A fully connected graph is induced over K objects (representations) and the transition function is modeled as a Graph Neural Network (GNN) over this graph.
The transition function produces the change in the latent state representation of each object.
The factorization can be taken into account in the loss function by summing over the loss corresponding to each object.

Random policy is used to collect the training data.
Evaluation is performed in the latent space (no reconstruction in the pixel space) using ranking metrics. The observations (to compare against) are randomly sampled from the buffer.

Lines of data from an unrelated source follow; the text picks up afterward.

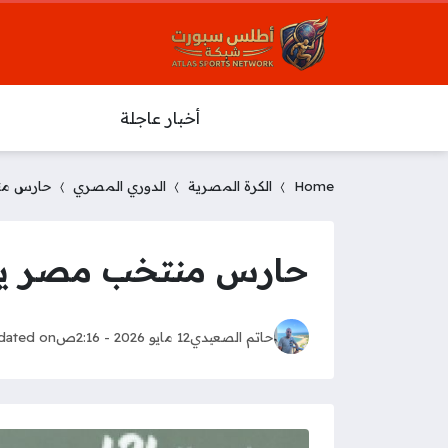
أخبار عاجلة
Home
الكرة المصرية
الدوري المصري
حارس منت
حارس منتخب مصر يحدد
حاتم الصعيدي
12 مايو 2026 - 2:16ص
dated on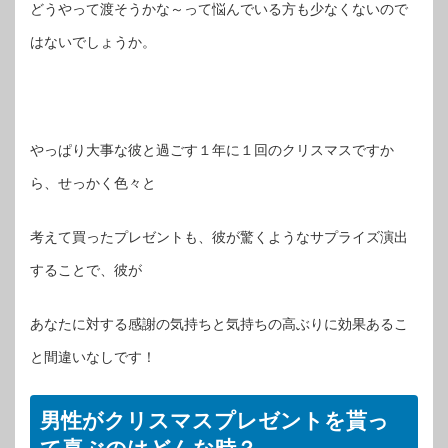
どうやって渡そうかな～って悩んでいる方も少なくないので
はないでしょうか。
やっぱり大事な彼と過ごす１年に１回のクリスマスですか
ら、せっかく色々と
考えて買ったプレゼントも、彼が驚くようなサプライズ演出
することで、彼が
あなたに対する感謝の気持ちと気持ちの高ぶりに効果あるこ
と間違いなしです！
男性がクリスマスプレゼントを貰っ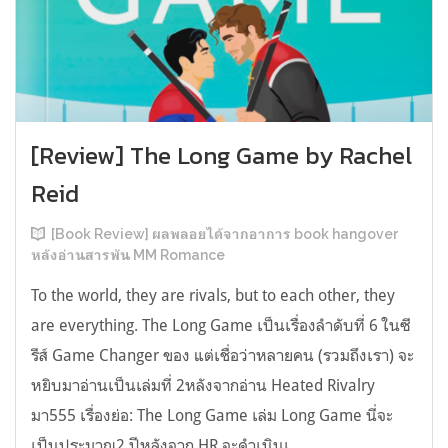
[Review] The Long Game by Rachel
Reid
[Book Review] ผลพลอยได้จากอาการ book hangover
หลังอ่านสารพัน MM Romance
To the world, they are rivals, but to each other, they
are everything. The Long Game เป็นเรื่องลำดับที่ 6 ในซี
รีส์ Game Changer ของ แต่เชื่อว่าหลายคน (รวมถึงเรา) จะ
หยิบมาอ่านเป็นเล่มที่ 2หลังจากอ่าน Heated Rivalry
มา555 เรื่องย่อ: The Long Game เล่ม Long Game นี่จะ
เป็นประมาณ2 ปีหลังจาก HR จะดำเนินเ...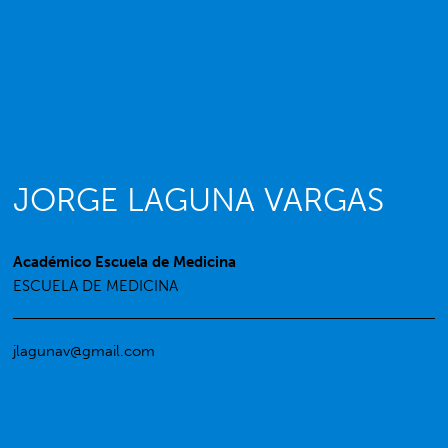
JORGE LAGUNA VARGAS
Académico Escuela de Medicina
ESCUELA DE MEDICINA
jlagunav@gmail.com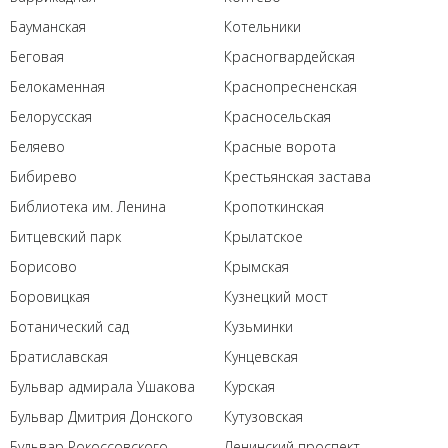
Бауманская
Котельники
Беговая
Красногвардейская
Белокаменная
Краснопресненская
Белорусская
Красносельская
Беляево
Красные ворота
Бибирево
Крестьянская застава
Библиотека им. Ленина
Кропоткинская
Битцевский парк
Крылатское
Борисово
Крымская
Боровицкая
Кузнецкий мост
Ботанический сад
Кузьминки
Братиславская
Кунцевская
Бульвар адмирала Ушакова
Курская
Бульвар Дмитрия Донского
Кутузовская
Бульвар Рокоссовского
Ленинский проспект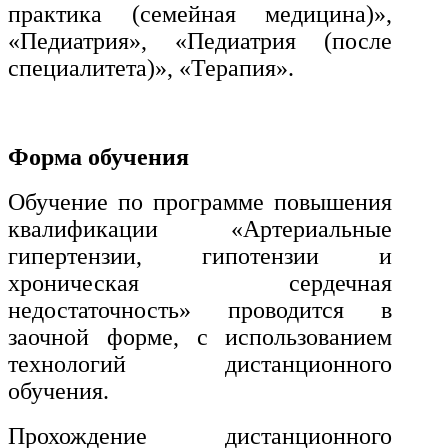
транспорта
практика (семейная медицина)»,
«Педиатрия», «Педиатрия (после
специалитета)», «Терапия».
Техника и технологии
строительства
Форма обучения
Ядерная энергетика и технологии
Обучение по программе повышения
Культура и спорт
квалификации «Артериальные
Физкультура и спорт
гипертензии, гипотензии и
хроническая сердечная
Сервис и туризм
недостаточность» проводится в
заочной форме, с использованием
Изобразительное и прикладные
технологий дистанционного
виды искусств
обучения.
Прохождение дистанционного
Средства массовой информации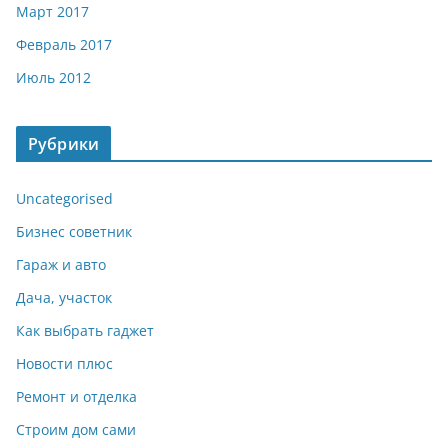
Март 2017
Февраль 2017
Июль 2012
Рубрики
Uncategorised
Бизнес советник
Гараж и авто
Дача, участок
Как выбрать гаджет
Новости плюс
Ремонт и отделка
Строим дом сами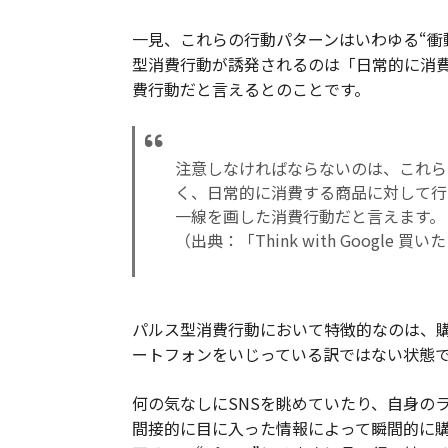
一見、これらの行動パターンはいわゆる“衝
型消費行動が誘発されるのは「日常的に消
費行動だと言えるとのことです。
注意しなければならないのは、これら
く、日常的に消費する商品に対して行
一線を画した消費行動だと言えます。
（出典：「Think with Googl
パルス型消費行動において特徴的なのは、
ートフォンをいじっている訳ではない状態
何の気なしにSNSを眺めていたり、自身の
間接的に目に入った情報によって瞬間的に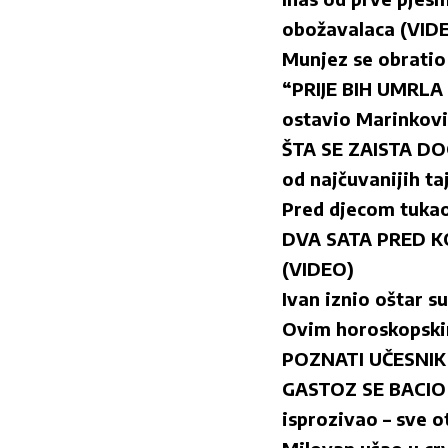
obožavalaca (VID
Munjez se obratio 
“PRIJE BIH UMRLA
ostavio Marinkovi
ŠTA SE ZAISTA D
od najčuvanijih ta
Pred djecom tukao
DVA SATA PRED KO
(VIDEO)
Ivan iznio oštar s
Ovim horoskopskim
POZNATI UČESNIK S
GASTOZ SE BACIO
isprozivao – sve o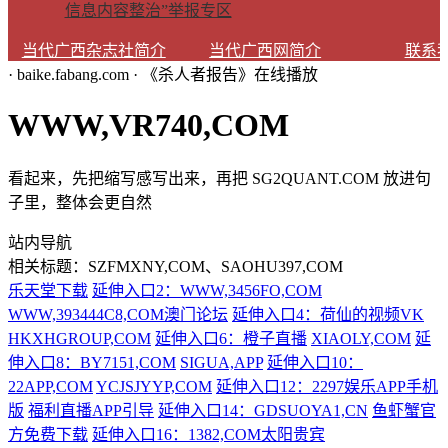
信息内容整治”举报专区
当代广西杂志社简介
当代广西网简介
联系
· baike.fabang.com · 《杀人者报告》在线播放
WWW,VR740,COM
看起来，先把缩写感写出来，再把 SG2QUANT.COM 放进句
子里，整体会更自然
站内导航
相关标题：SZFMXNY,COM、SAOHU397,COM
乐天堂下载
延伸入口2：WWW,3456FO,COM
WWW,393444C8,COM澳门论坛
延伸入口4：荷仙的视频VK
HKXHGROUP,COM
延伸入口6：橙子直播
XIAOLY,COM
延
伸入口8：BY7151,COM
SIGUA,APP
延伸入口10：
22ΑPP,COM
YCJSJYYP,COM
延伸入口12：2297娱乐APP手机
版
福利直播APP引导
延伸入口14：GDSUOYA1,CN
鱼虾蟹官
方免费下载
延伸入口16：1382,COM太阳贵宾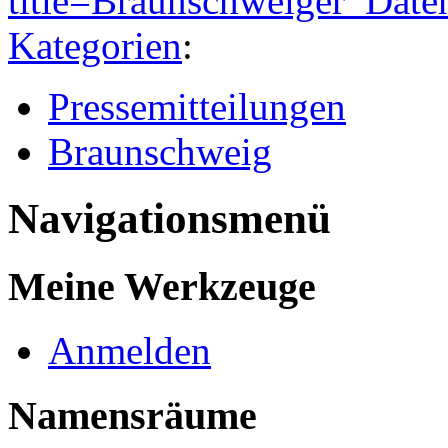
title=Braunschweiger_Date
Kategorien
:
Pressemitteilungen
Braunschweig
Navigationsmenü
Meine Werkzeuge
Anmelden
Namensräume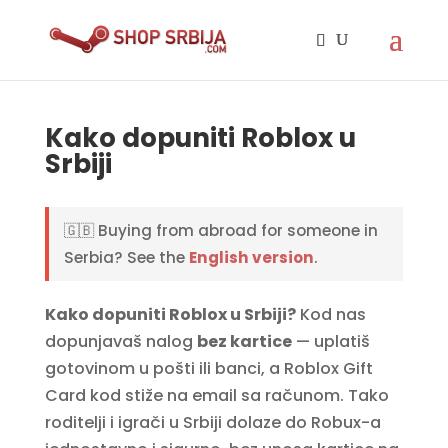
Kako dopuniti Roblox u
Srbiji
🇬🇧 Buying from abroad for someone in
Serbia? See the
English version
.
Kako dopuniti Roblox u Srbiji?
Kod nas
dopunjavaš nalog
bez kartice
— uplatiš
gotovinom u pošti ili banci, a Roblox Gift
Card kod stiže na email sa računom. Tako
roditelji i igrači u Srbiji dolaze do Robux-a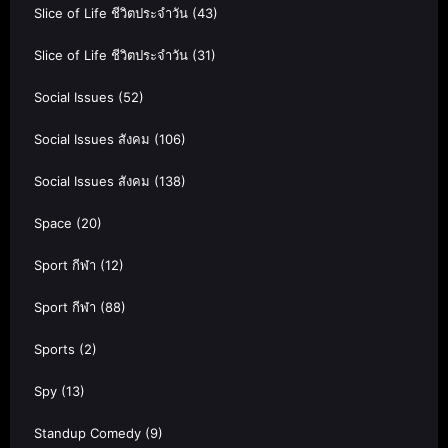
Slice of Life ชีวิตประจำวัน
(43)
Slice of Life ชีวิตประจำวัน
(31)
Social Issues
(52)
Social Issues สังคม
(106)
Social Issues สังคม
(138)
Space
(20)
Sport กีฬา
(12)
Sport กีฬา
(88)
Sports
(2)
Spy
(13)
Standup Comedy
(9)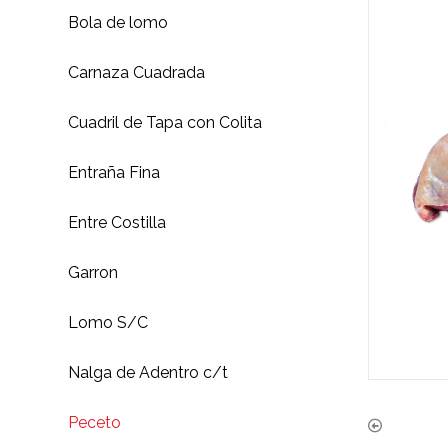
Bola de lomo
Carnaza Cuadrada
Cuadril de Tapa con Colita
Entraña Fina
Entre Costilla
Garron
Lomo S/C
Nalga de Adentro c/t
Peceto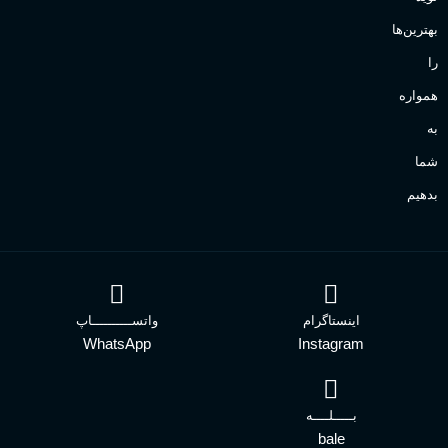
بهترین‌ها
را
همواره
به
شما
بدهیم
اینستاگرام
واتســــــــــاپ
WhatsApp
Instagram
بـــــلــــه
bale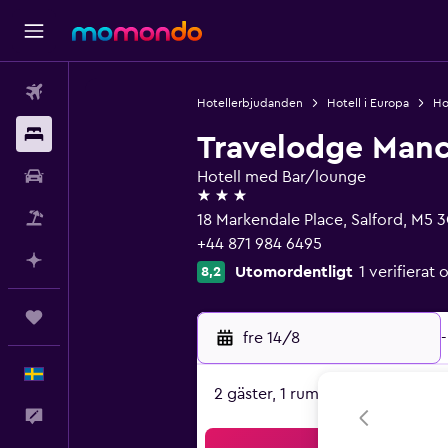
Flyg
Hotellerbjudanden
Hotell i Europa
Ho
Boende
Travelodge Manc
Hyrbil
Hotell med Bar/lounge
3 stjärnor
Paketresor
18 Markendale Place, Salford, M5
+44 871 984 6495
Planera med AI
Utomordentligt
1 verifiera
8,2
Trips
fre 14/8
-
Svenska
2 gäster, 1 rum
Feedback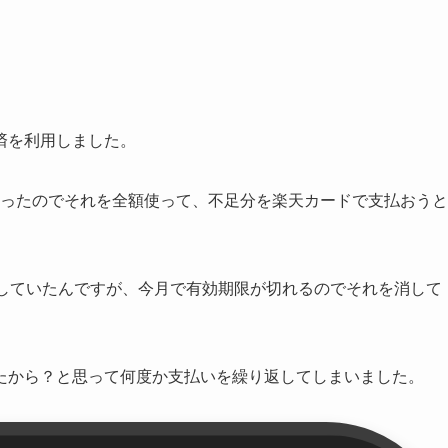
決済を利用しました。
いあったのでそれを全額使って、不足分を楽天カードで支払おうと
登録していたんですが、今月で有効期限が切れるのでそれを消して
たから？と思って何度か支払いを繰り返してしまいました。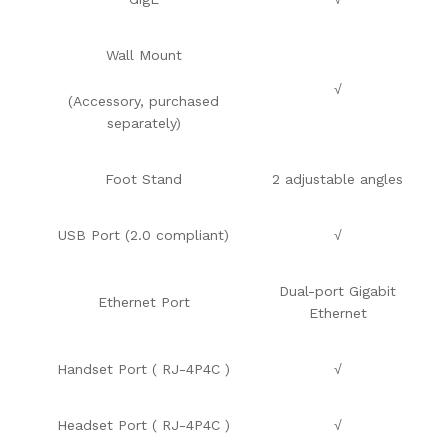
Wall Mount
√
(Accessory, purchased
separately)
Foot Stand
2 adjustable angles
USB Port (2.0 compliant)
√
Dual-port Gigabit
Ethernet Port
Ethernet
Handset Port ( RJ-4P4C )
√
Headset Port ( RJ-4P4C )
√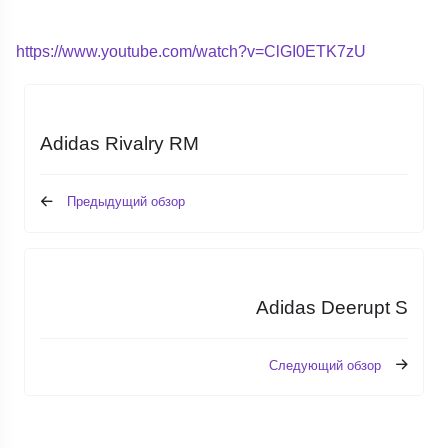
https://www.youtube.com/watch?v=ClGI0ETK7zU
Adidas Rivalry RM
Предыдущий обзор
Adidas Deerupt S
Следующий обзор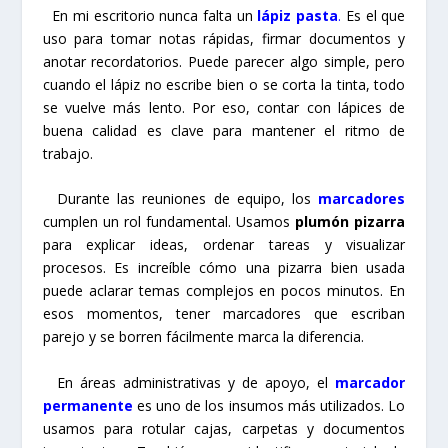
En mi escritorio nunca falta un
lápiz pasta
.
Es el que
uso para tomar notas rápidas, firmar documentos y
anotar recordatorios. Puede parecer algo simple, pero
cuando el lápiz no escribe bien o se corta la tinta, todo
se vuelve más lento. Por eso, contar con lápices de
buena calidad es clave para mantener el ritmo de
trabajo.
Durante las reuniones de equipo, los
marcadores
cumplen un rol fundamental. Usamos
plumón pizarra
para explicar ideas, ordenar tareas y visualizar
procesos. Es increíble cómo una pizarra bien usada
puede aclarar temas complejos en pocos minutos. En
esos momentos, tener marcadores que escriban
parejo y se borren fácilmente marca la diferencia.
En áreas administrativas y de apoyo, el
marcador
permanente
es uno de los insumos más utilizados. Lo
usamos para rotular cajas, carpetas y documentos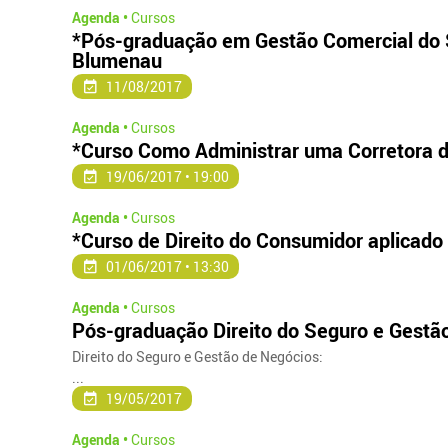
Agenda •
Cursos
*Pós-graduação em Gestão Comercial do S
Blumenau
11/08/2017
Agenda •
Cursos
*Curso Como Administrar uma Corretora 
19/06/2017 • 19:00
Agenda •
Cursos
*Curso de Direito do Consumidor aplicado 
01/06/2017 • 13:30
Agenda •
Cursos
Pós-graduação Direito do Seguro e Gestã
Direito do Seguro e Gestão de Negócios:
...
19/05/2017
Agenda •
Cursos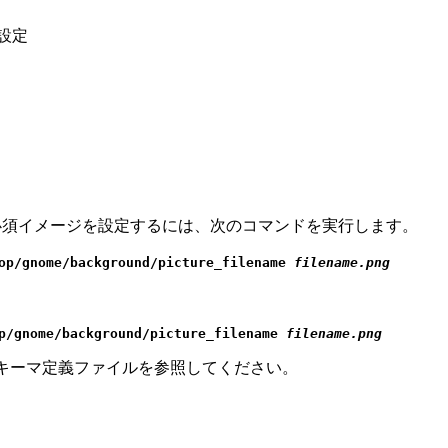
の設定
必須イメージを設定するには、次のコマンドを実行します。
top/gnome/background/picture_filename
filename.png
op/gnome/background/picture_filename
filename.png
キーマ定義ファイルを参照してください。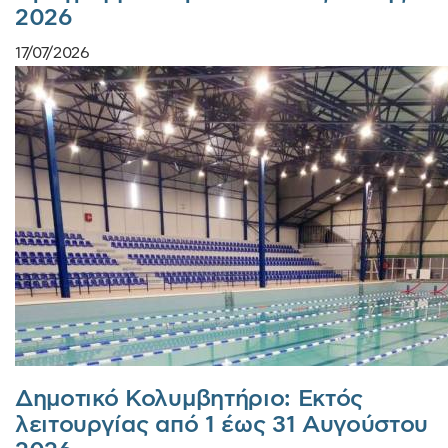
2026
17/07/2026
Δημοτικό Κολυμβητήριο: Εκτός
λειτουργίας από 1 έως 31 Αυγούστου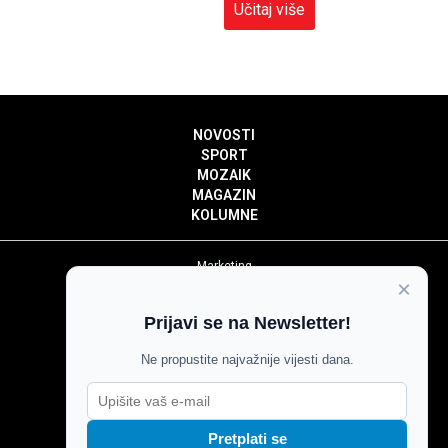
Učitaj više
NOVOSTI
SPORT
MOZAIK
MAGAZIN
KOLUMNE
Marketing
×
Politika privatnosti
Politika kolačića
Prijavi se na Newsletter!
Impressum
Pravila prenošenja sadržaja
Ne propustite najvažnije vijesti dana.
Pravila komentiranja
Agroglas
Pretplati se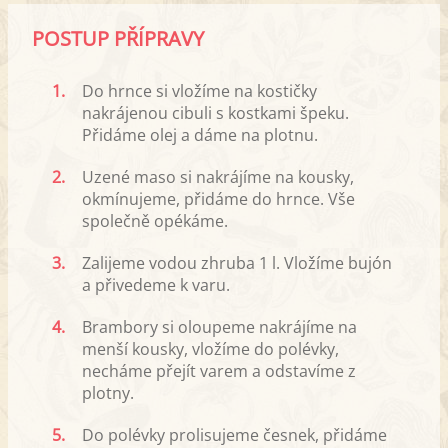
POSTUP PŘÍPRAVY
1.
Do hrnce si vložíme na kostičky
nakrájenou cibuli s kostkami špeku.
Přidáme olej a dáme na plotnu.
2.
Uzené maso si nakrájíme na kousky,
okmínujeme, přidáme do hrnce. Vše
společně opékáme.
3.
Zalijeme vodou zhruba 1 l. Vložíme bujón
a přivedeme k varu.
4.
Brambory si oloupeme nakrájíme na
menší kousky, vložíme do polévky,
necháme přejít varem a odstavíme z
plotny.
5.
Do polévky prolisujeme česnek, přidáme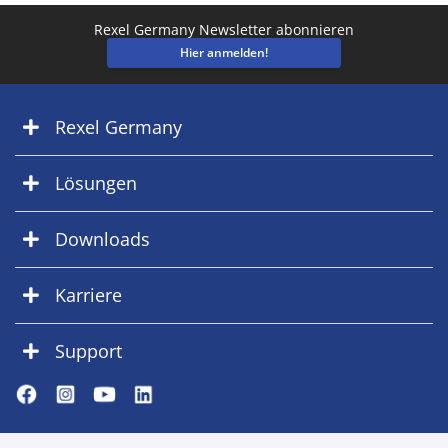
Rexel Germany Newsletter abonnieren
Hier anmelden!
Rexel Germany
Lösungen
Downloads
Karriere
Support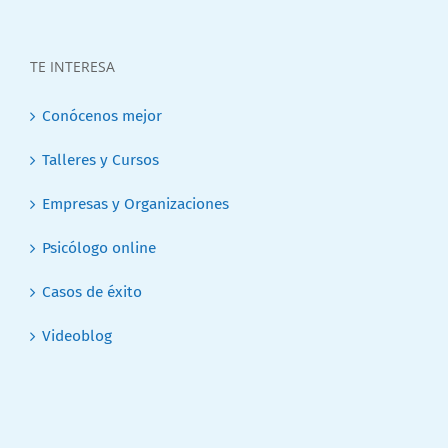
TE INTERESA
Conócenos mejor
Talleres y Cursos
Empresas y Organizaciones
Psicólogo online
Casos de éxito
Videoblog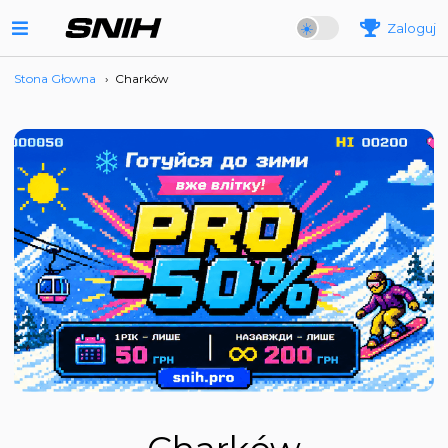
Zaloguj
Stona Głowna
›
Charków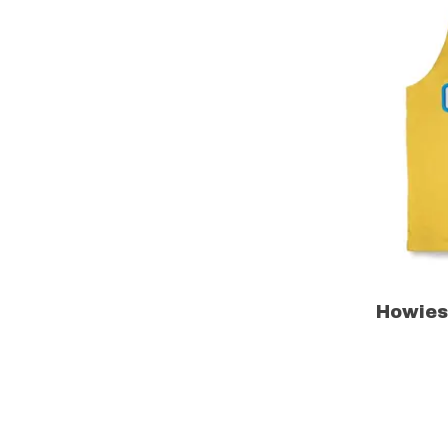
Howies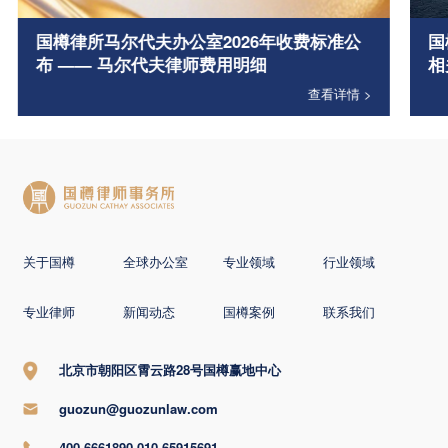
国樽律所马尔代夫办公室2026年收费标准公
国
布 —— 马尔代夫律师费用明细
相
查看详情 >
关于国樽
全球办公室
专业领域
行业领域
专业律师
新闻动态
国樽案例
联系我们
北京市朝阳区霄云路28号国樽赢地中心
guozun@guozunlaw.com
400-6661890 010-65915691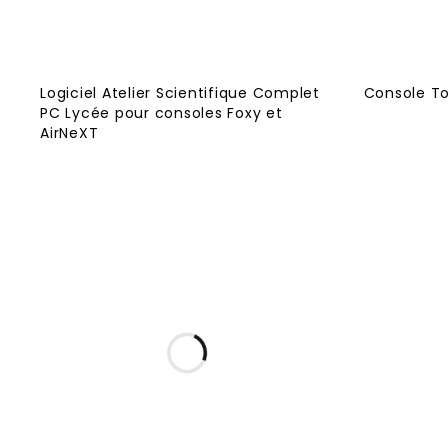
Logiciel Atelier Scientifique Complet
Console T
PC Lycée pour consoles Foxy et
AirNeXT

Baselines - auto-encoder based World Models and Physics as Inverse Graphics model.

In the grid-world environments, C-SWM models the latent dynamics almost perfectly.
Removing either the state factorization or the GNN transition model hurts the performance.
C-SWM performs well on Atari as well but the results tend to have high variance.
The optimal values of $K$ should be obtained by hyperparameter tuning.
For the 3-body physics tasks, both the baselines and proposed models work quite well.
Interestingly, the paper has a section on limitations:
- The object extractor module can not disambiguate between multiple instances of the same object (in a scene).
- The current formulation of C-SWM can only be used with deterministic environments.